EX: If I have two hard drives, one is 2T and the other only 500GB/1T.

Which drive do I put on the front end? Does it even matter?

Would it be better to get multiple drives at around 500GB or the larger 1T or 2T?

Thanks for the help everyone. :)
4 answers Last reply Best Answer
More about best hard drive
  1. Here is the secret to choosing a hard drive. The best brand is the brand of hard drive that hasn't failed on you unexpectedly.

    After that has been met, warranty and reliability come in to play. For under a $100 you could get a 7200rpm Western Digital at New Egg.

    For multiple hard drives, unless you are going with a RAID set up (all identical drives) then the hard drives are set up independently. In My Computer, you will see

    C: 1000GB
    D: 500GB
    E: CD rom.
  2. Best answer
    the highest recommended brand/models right now seem to be:

    Western Digital Caviar Black, 5 year warranty!
    Seagate Spinpoint f3/f4

    though a word of caution. i've experienced higher than normal failure rates with the 1.5tb versions of the wdb. from customer reviews on the 1tb and below they seem to be fine. i know my old 60gb wd drive is over 7 years old and going strong.

    as the mod explained, if you do not raid the drives together than you will see drives listed as individual items in my computer. when you go to install the os you will have to pick on to be your OS drive. typically i pick the smaller of the two and use the larger one for backup.

    as far as raid, the most common ones would be raid 1 and raid 0.

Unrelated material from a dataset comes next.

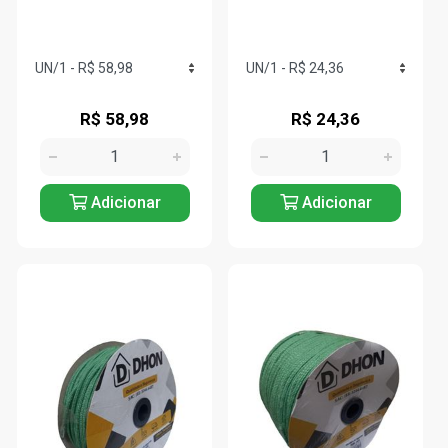
R$ 58,98
R$ 24,36
Adicionar
Adicionar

    for raid 1 all data is written to two disks meaning that if one fails your system will still boot up and act normally. once you replace the faulty disk the raid array will rebuild and you will be protected against single hard drive failure'

    for raid 0 all data is written across two drives. this will combine the storage capacities of both drives into one. meaning that two 500gb drives will appear as one 1tb drive in windows. when there are multiple files being accessed at once raid 0 can offer a performance gain, but in general it may appear to be slightly slower than single drives due to the controller.

    its up to you if you want multiple drives or not. its a good idea to store your data in multiple sources which is why raid 1 is always great. however, remember to also backup your data outside your pc in case of a surge or other catastrophe.

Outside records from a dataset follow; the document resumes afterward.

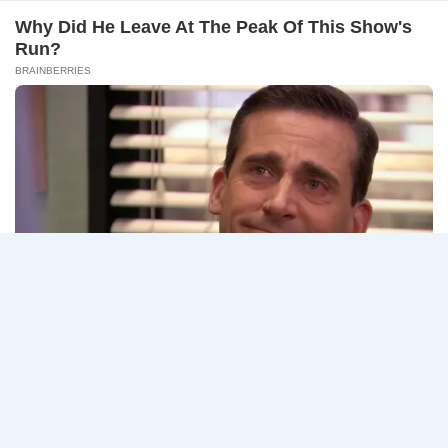
–
ธนาคารกรุงเทพ เปิดรับสมัครงาน BANKING CAREERS
14
CONNECT 2…
สิงหาคม
2569
ธนาคาร
อ่านรายละเอียด
กรุงเทพ
เปิด
รับ
สมัคร
Page
Next
1
2
3
…
5
งาน
กว่า
navigation
Page
40
ตำแหน่ง
/
ปริญญา
ตรี
หลาย
สาขา
ขึ้น
ไป
/
ยินดี
รับ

    the fastest possible option right now are ssd drives. since ssd drives are rather expensive for the space you get a common scenario is to use the ssd as a boot drive and to use a normal hdd as your storage drive.

    for example...

    you could use an 80gb ocz vertex 2 ssd for a boot drive at around $135 and a western digital caviar black 1tb hdd for your storage at around $105.

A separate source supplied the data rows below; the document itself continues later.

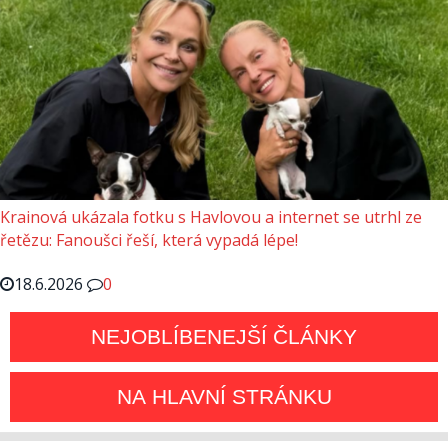
Krainová ukázala fotku s Havlovou a internet se utrhl ze
řetězu: Fanoušci řeší, která vypadá lépe!
18.6.2026
0
NEJOBLÍBENEJŠÍ ČLÁNKY
NA HLAVNÍ STRÁNKU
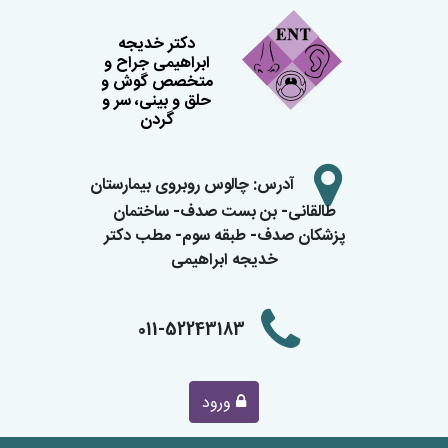
دکتر خدیجه
ابراهیمی جراح و
متخصص گوش و
حلق و بینی، سر و
گردن
آدرس: چالوس روبروی بیمارستان
طالقانی- بن بست صدف- ساختمان
پزشکان صدف- طبقه سوم- مطب دکتر
خدیجه ابراهیمی
011-52243183
ورود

    system startup and overall performance will be snappy, and there is enough room to install programs, etc onto your os drive. however, the hdd drive should be used for all files, photos, music, etc. as 80gb doesn't take very long to fill up anymore.


    i'm currently running two vertex2 80gb ssds in raid 1 as my OS drive and once my two wdb 1.5tb hdds come back from rma i'll be putting them in raid 1 as my storage drives. i originally had them in raid 1 as my OS drive and between the two the difference is noticeable. raid 1 isn't required by a long shot, but regular backups are highly suggested. the only reason why i will only use raid 1 is that when a drive dies, there is no headache involved. get a replacement drive, repair the raid array and you're on your merry way.
  3. Best answer selected by Arc23.
  4. Thanks for the help with this guys, I really appreciate it. Based on the reviews, I believe I will be going with the WDB. It just seems like it's less hassle than the WDG.